评论- Thank you for the rebuttal!

2025-08-02

Thank you for the wonderful rebuttal! I will increase my score at the end of the discussion period.

Thanks giving a more detailed explanation for Figure 6. While I think the evaluation on 6 tasks is limited, I also agree that it is the case in many other papers and that it is difficult to generate a representative set of synthetic tasks that mirror natural language. I think it would be nice to incorporate some of these points in the main paper.

2025-08-09

Glad to hear we could address your concerns!

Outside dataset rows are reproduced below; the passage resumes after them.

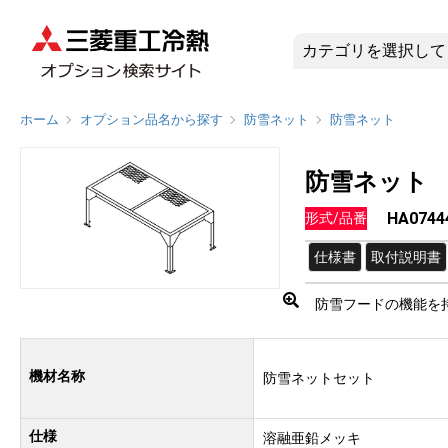
HA0744
ホーム
オプション品名から探す
防雪ネット
防雪ネット
防雪ネット
HA0744
形式/品番
仕様書
取付説明書
防雪フードの機能を
機材名称
防雪ネットセット
仕様
溶融亜鉛メッキ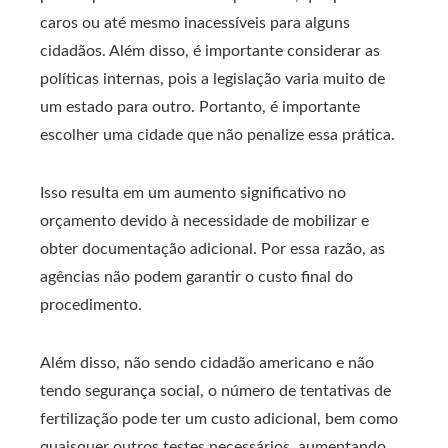
caros ou até mesmo inacessíveis para alguns
cidadãos. Além disso, é importante considerar as
políticas internas, pois a legislação varia muito de
um estado para outro. Portanto, é importante
escolher uma cidade que não penalize essa prática.
Isso resulta em um aumento significativo no
orçamento devido à necessidade de mobilizar e
obter documentação adicional. Por essa razão, as
agências não podem garantir o custo final do
procedimento.
Além disso, não sendo cidadão americano e não
tendo segurança social, o número de tentativas de
fertilização pode ter um custo adicional, bem como
quaisquer outros testes necessários, aumentando.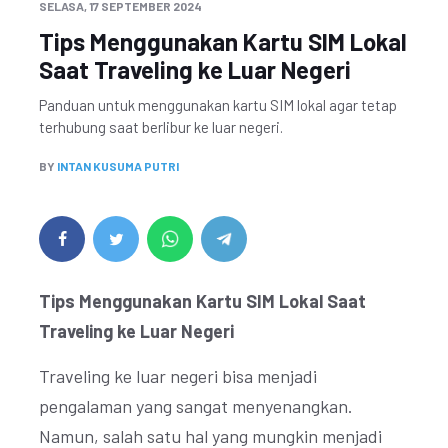
SELASA, 17 SEPTEMBER 2024
Tips Menggunakan Kartu SIM Lokal
Saat Traveling ke Luar Negeri
Panduan untuk menggunakan kartu SIM lokal agar tetap
terhubung saat berlibur ke luar negeri.
BY
INTAN KUSUMA PUTRI
Tips Menggunakan Kartu SIM Lokal Saat
Traveling ke Luar Negeri
Traveling ke luar negeri bisa menjadi
pengalaman yang sangat menyenangkan.
Namun, salah satu hal yang mungkin menjadi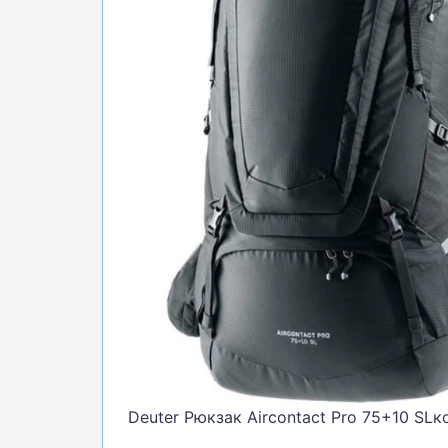
БІГ, ФІТНЕС, М'ЯЧІ
ВЕЛОСИПЕДИ
САМОКАТИ
ТЕНІС, БАДМІНТОН
ВОДНІ ВИДИ СПОРТУ
ТУРИЗМ
Deuter Рюкзак Aircontact Pro 75+10 SLко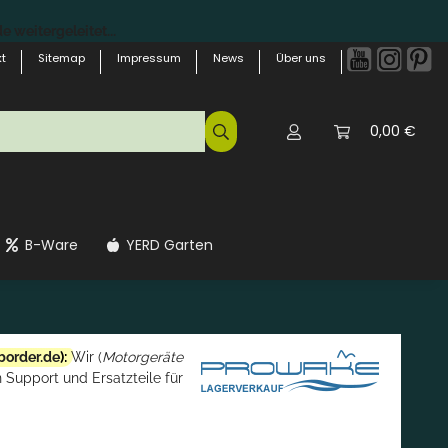
 weitergeleitet...
t
Sitemap
Impressum
News
Über uns
0,00 €
B-Ware
YERD Garten
border.de
):
Wir (
Motorgeräte
 Support und Ersatzteile für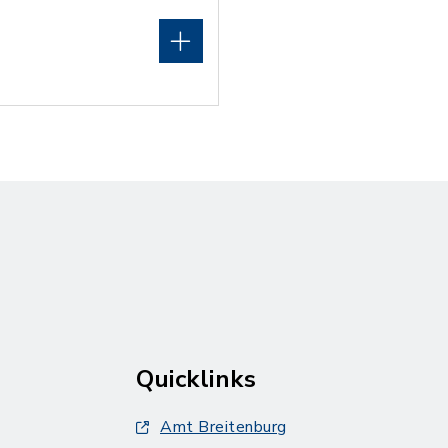
Quicklinks
Amt Breitenburg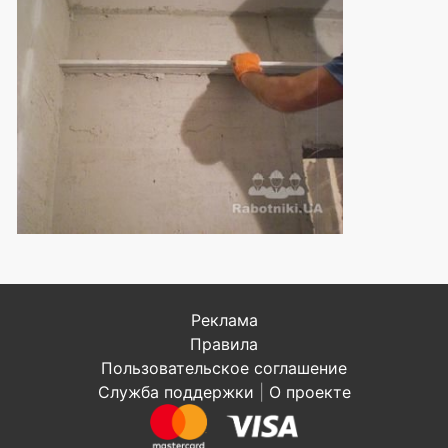
Реклама
Правила
Пользовательское соглашение
Служба поддержки
|
О проекте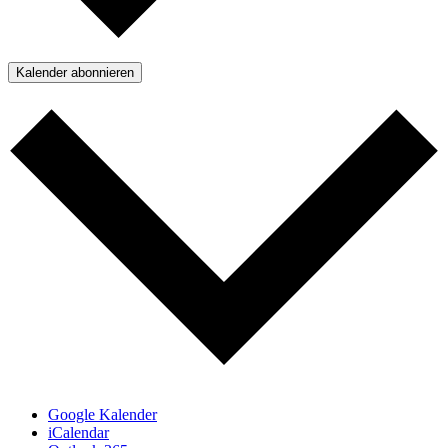
Kalender abonnieren
Google Kalender
iCalendar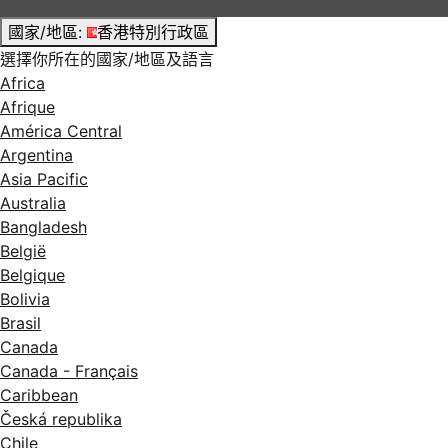
國家/地區:
香港特別行政區
選擇你所在的國家/地區及語言
Africa
Afrique
América Central
Argentina
Asia Pacific
Australia
Bangladesh
België
Belgique
Bolivia
Brasil
Canada
Canada - Français
Caribbean
Česká republika
Chile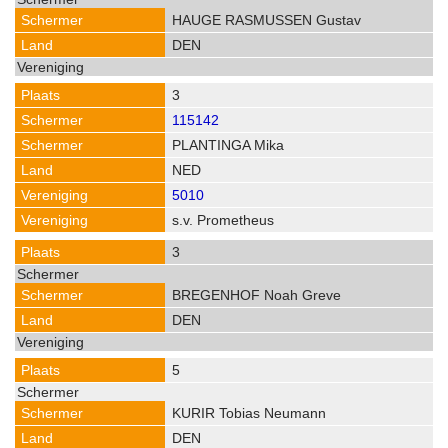
HAUGE RASMUSSEN Gustav
DEN
3
115142
PLANTINGA Mika
NED
5010
s.v. Prometheus
3
BREGENHOF Noah Greve
DEN
5
KURIR Tobias Neumann
DEN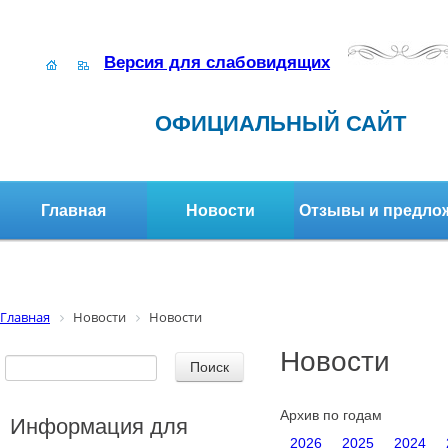
Версия для слабовидящих
ОФИЦИАЛЬНЫЙ САЙТ
Главная
Новости
Отзывы и предло
Структура организации
Активное долголетие
Главная
Новости
Новости
Новости
Архив по годам
Информация для
2026
2025
2024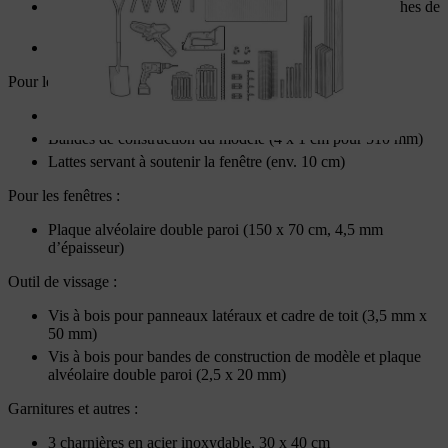
Planches (10 x 1,8 cm pour 12 m, de préférence 3 planches de
4 m chacune, ou 4 planches de 3 m chacune)
Bois d’équarrissage (3 x 3 cm pour 1,2 m)
Pour le dormant de la fenêtre :
Lattes de toit (24 x 48 mm pour 5 m)
Bandes de construction du modèle (4 x 1 cm pour 510 mm)
Lattes servant à soutenir la fenêtre (env. 10 cm)
Pour les fenêtres :
Plaque alvéolaire double paroi (150 x 70 cm, 4,5 mm
d’épaisseur)
Outil de vissage :
Vis à bois pour panneaux latéraux et cadre de toit (3,5 mm x
50 mm)
Vis à bois pour bandes de construction de modèle et plaque
alvéolaire double paroi (2,5 x 20 mm)
Garnitures et autres :
3 charnières en acier inoxydable, 30 x 40 cm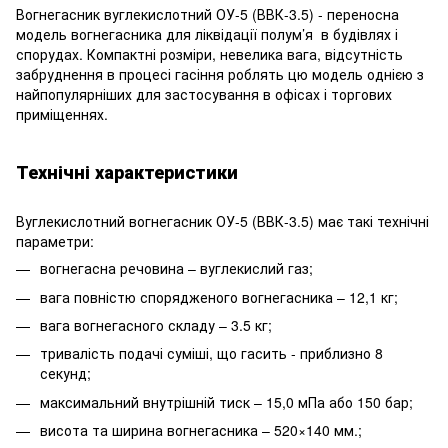
Вогнегасник вуглекислотний ОУ-5 (ВВК-3.5) - переносна
модель вогнегасника для ліквідації полум’я в будівлях і
спорудах. Компактні розміри, невелика вага, відсутність
забруднення в процесі гасіння роблять цю модель однією з
найпопулярніших для застосування в офісах і торгових
приміщеннях.
Технічні характеристики
Вуглекислотний вогнегасник ОУ-5 (ВВК-3.5) має такі технічні
параметри:
вогнегасна речовина – вуглекислий газ;
вага повністю спорядженого вогнегасника – 12,1 кг;
вага вогнегасного складу – 3.5 кг;
тривалість подачі суміші, що гасить - приблизно 8
секунд;
максимальний внутрішній тиск – 15,0 мПа або 150 бар;
висота та ширина вогнегасника – 520×140 мм.;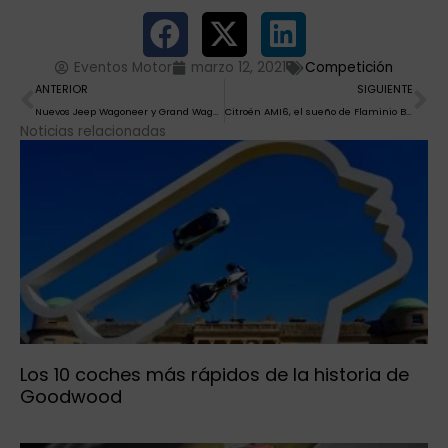
Eventos Motor
marzo 12, 2021
Competición
Ant
Si
ANTERIOR
SIGUIENTE
Nuevos Jeep Wagoneer y Grand Wagoneer
Citroën AMI6, el sueño de Flaminio Bertoni,
Noticias relacionadas
Los 10 coches más rápidos de la historia de
Goodwood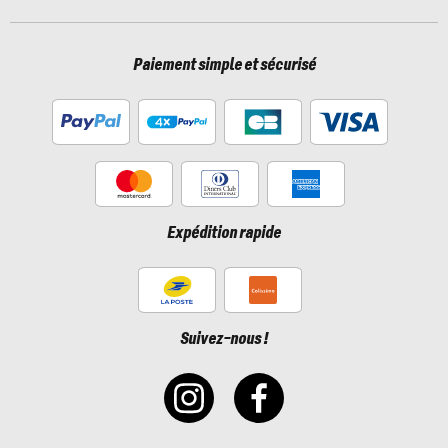
Paiement simple et sécurisé
Expédition rapide
Suivez-nous !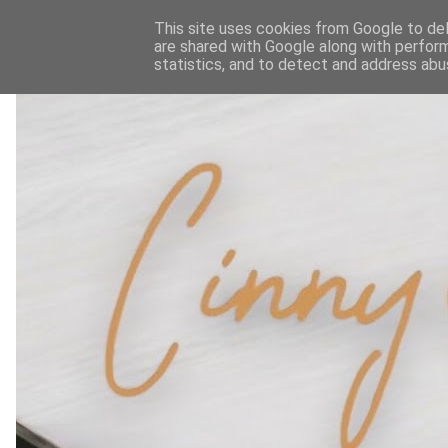
This site uses cookies from Google to deli
are shared with Google along with perform
statistics, and to detect and address abu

Yes, we will make updates to the paper clarifying the points raised in reviews, as other readers are likely to have the same question.

最终决定Accept (spotlight)

2025-09-17

The paper introduces the Bounded Attention Prefix Oracle (BAPO) model, a simple but expressive abstraction that captures bandwidth limits in the attention mechanism of transformers. Using this framework, the authors (1) demonstrate that advanced LLMs can succeed on BAPO-easy instances but fail on relatively small BAPO-hard ones, and (2) provide an explanation for the empirical success of CoT prompting.

Overall, reviewers praise the novelty and elegance of the model, the clear theoretical–empirical connection, and the improved explanation of several long-standing LLM failure modes. Meanwhile, they are concerned that: 1) this abstraction may be overly simplistic; 2) the explored task set is small; 3) the lower bounds provided are loose; and 4) certain sections require further clarification and better presentation.

The rebuttal is considered. While reviewers acknowledge the modeling limitations of this framework, they generally agree that the paper makes a clean and valuable theoretical contribution to understanding LLMs. The only negative reviewer does not identify any fatal errors and is okay with acceptance.

Taking these factors into account, the AC recommends acceptance, given the importance of better understanding LLMs and the potential of this work to stimulate follow-up research in both theory and practice.